▸ **Requirement**:
The expected result is a word-for-word copy of the entries, minus any pictures.

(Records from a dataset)
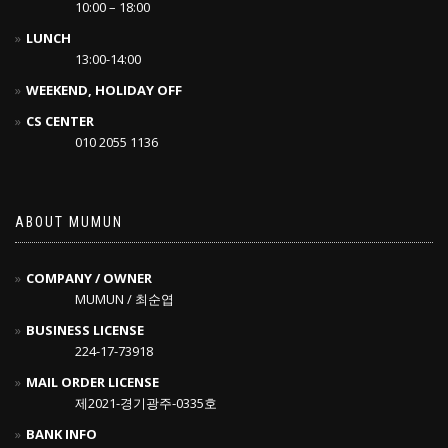
10:00 – 18:00
LUNCH
13:00-14:00
WEEKEND, HOLIDAY OFF
CS CENTER
010 2055 1136
ABOUT MUMUN
COMPANY / OWNER
MUMUN / 최순엽
BUSINESS LICENSE
224-17-73918
MAIL ORDER LICENSE
제2021-경기광주-0335호
BANK INFO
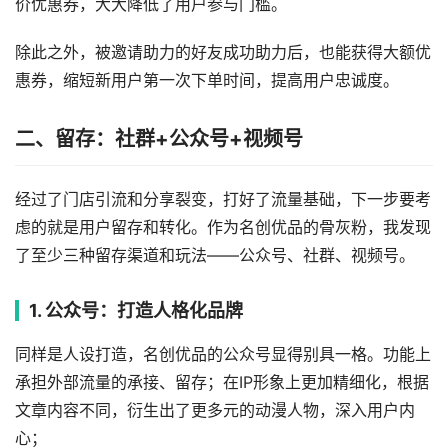
价优惠券，大大降低了用户参与门槛。
除此之外，被邀请助力的好友成功助力后，也能获得大额优
惠券，缩短新用户第一次下单时间，提高用户忠诚度。
二、留存：社群+公众号+视频号
经过了门店引流和分享裂变，打好了流量基础，下一步要考
虑的就是用户留存和转化。作为名创优品的骨灰粉，我发现
了至少三种留存渠道和玩法——公众号、社群、视频号。
1. 公众号：打造人格化品牌
同样是人设打造，名创优品的公众号显得别具一格。功能上
承担外部流量的承接、留存；在IP形象上更加精细化，根据
文章内容不同，衍生出了更多元的动漫人物，深入用户内
心；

▸ **Your response**:
10:00 – 18:00
LUNCH
13:00-14:00
WEEKEND, HOLIDAY OFF
CS CENTER
010 2055 1136
ABOUT MUMUN
COMPANY / OWNER
MUMUN / 최순엽
BUSINESS LICENSE
224-17-73918
MAIL ORDER LICENSE
제2021-경기광주-0335호
BANK INFO
价优惠券，大大降低了用户参与门槛。
除此之外，被邀请助力的好友成功助力后，也能获得大额优
惠券，缩短新用户第一次下单时间，提高用户忠诚度。
二、留存：社群+公众号+视频号
经过了门店引流和分享裂变，打好了流量基础，下一步要考
虑的就是用户留存和转化。作为名创优品的骨灰粉，我发现
了至少三种留存渠道和玩法——公众号、社群、视频号。
1. 公众号：打造人格化品牌
同样是人设打造，名创优品的公众号显得别具一格。功能上
承担外部流量的承接、留存；在IP形象上更加精细化，根据
文章内容不同，衍生出了更多元的动漫人物，深入用户内
心；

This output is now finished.